Advances in artificial intelligence models have brought unprecedented computing power, but also brought huge energy consumption and environmental problems. The energy consumption of OpenAI's latest AI model o3 and its impact on the environment have attracted widespread attention and discussion. This article will analyze the energy consumption, carbon emissions and environmental impact of the o3 model, and explore the views and response strategies of experts and scholars in related fields on this issue.
As artificial intelligence continues to advance, the balance between innovation and sustainability becomes an important challenge. Recently, OpenAI launched its latest AI model, o3, which is its most powerful model to date. However, in addition to the cost of running these models, their impact on the environment has also raised widespread concerns.
One study showed that each O3 task consumes approximately 1,785 kilowatt hours of electricity, which is equivalent to the electricity consumption of an average American household in two months. According to analysis by Boris Gamazaychikov, Salesforce's head of AI sustainability, this electricity consumption corresponds to approximately 684 kilograms of carbon dioxide equivalent emissions, which is equivalent to the carbon emissions of five full tanks of gasoline.
The high-compute version of o3 is benchmarked under the ARC-AGI framework, and the calculations are based on standard GPU energy consumption and grid emission factors. "As technology continues to expand and integrate, we need to pay more attention to these trade-offs," Gamazaychikov said. He also mentioned that this calculation does not take into account embodied carbon and only focuses on the energy consumption of the GPU, so the actual emissions may be Underrated.
In addition, data scientist Kasper Groes Albin Ludvigsen said that the energy consumption of an HGX server equipped with eight Nvidia H100 graphics cards is between 11 and 12 kilowatts, far exceeding the 0.7 kilowatts per graphics card.
In terms of task definition, Pleias co-founder Pierre-Carl Langlais raised concerns about model design, especially if the model design cannot be scaled down quickly. "There is a lot of drafting, intermediate testing and reasoning required when solving complex math problems," he said.
Earlier this year, research revealed that ChatGPT consumes 10% of the average human’s daily water intake during a single conversation, which is almost half a liter of water. While this number may not seem like much, when millions of people use this chatbot every day, the total water consumption becomes considerable.
Kathy Baxter, chief architect of artificial intelligence technology at Salesforce, warned that AI advancements like OpenAI's o3 model may suffer from Jevons' paradox. "While the energy required may decrease, water consumption may increase," she said.

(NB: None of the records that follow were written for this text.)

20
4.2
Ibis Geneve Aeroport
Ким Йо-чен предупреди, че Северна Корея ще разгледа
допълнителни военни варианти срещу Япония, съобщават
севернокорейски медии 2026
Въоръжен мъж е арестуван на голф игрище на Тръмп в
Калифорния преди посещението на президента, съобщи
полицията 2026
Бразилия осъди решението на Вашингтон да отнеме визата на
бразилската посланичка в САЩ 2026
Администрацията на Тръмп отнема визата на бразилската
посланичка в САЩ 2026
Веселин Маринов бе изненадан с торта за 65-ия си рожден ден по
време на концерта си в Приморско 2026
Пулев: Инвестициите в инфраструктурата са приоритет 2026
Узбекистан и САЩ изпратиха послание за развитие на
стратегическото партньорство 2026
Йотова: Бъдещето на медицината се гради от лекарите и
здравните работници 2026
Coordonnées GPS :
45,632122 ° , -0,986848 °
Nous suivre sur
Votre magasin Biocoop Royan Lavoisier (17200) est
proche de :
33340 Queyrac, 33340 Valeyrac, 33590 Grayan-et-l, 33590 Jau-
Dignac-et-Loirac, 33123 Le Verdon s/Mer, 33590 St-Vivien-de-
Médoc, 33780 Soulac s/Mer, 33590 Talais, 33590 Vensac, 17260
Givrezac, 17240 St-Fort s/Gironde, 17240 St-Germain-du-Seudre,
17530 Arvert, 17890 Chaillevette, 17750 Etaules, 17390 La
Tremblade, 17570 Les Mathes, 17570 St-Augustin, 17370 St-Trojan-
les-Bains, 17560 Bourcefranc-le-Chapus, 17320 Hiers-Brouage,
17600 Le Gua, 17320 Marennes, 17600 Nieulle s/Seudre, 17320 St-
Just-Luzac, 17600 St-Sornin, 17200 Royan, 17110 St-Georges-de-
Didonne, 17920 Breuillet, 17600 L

In response to the challenges faced by AI data centers, such as high energy consumption, complex cooling requirements, and huge physical infrastructure, companies such as Synaptics and embedUR are trying to solve these problems through edge AI to reduce dependence on data centers, reduce latency and performance consumption, making it possible to make real-time decisions at the device level.
Highlights:
The power consumption of each o3 task is equivalent to two months of electricity consumption of a household.
Each mission emits as much carbon dioxide as five full tanks of gasoline.

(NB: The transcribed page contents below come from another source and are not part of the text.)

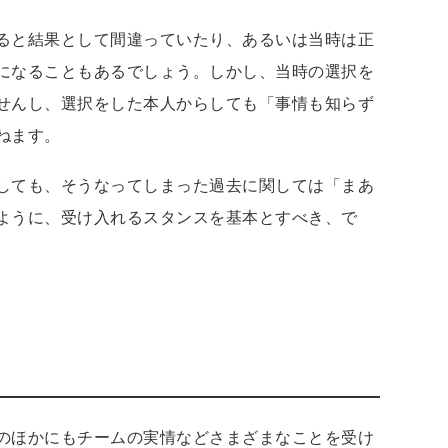
ると結果として間違っていたり、あるいは当時は正
になることもあるでしょう。しかし、当時の選択を
せんし、選択をした本人からしても「事情も知らず
ねます。
しても、そうなってしまった過去に関しては「まあ
ように、受け入れるスタンスを基本とすべき、で
のほかにもチームの実情などさまざまなことを受け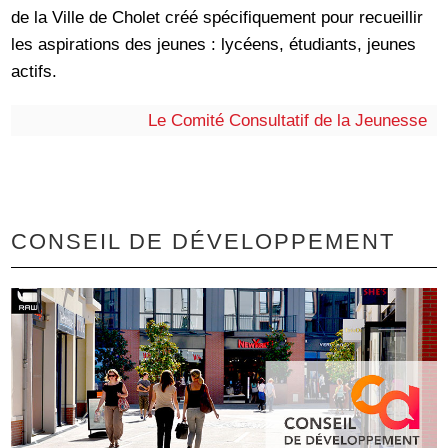
de la Ville de Cholet créé spécifiquement pour recueillir
les aspirations des jeunes : lycéens, étudiants, jeunes
actifs.
Le Comité Consultatif de la Jeunesse
CONSEIL DE DÉVELOPPEMENT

The amount of water consumed in ChatGPT conversations reaches 10% of the average human daily drinking water.
All in all, the high energy consumption and environmental impact of AI models cannot be ignored. We need to actively explore greener and more sustainable AI development paths while pursuing technological progress, and balance the relationship between innovation and environmental protection in order to achieve sustainable development of artificial intelligence.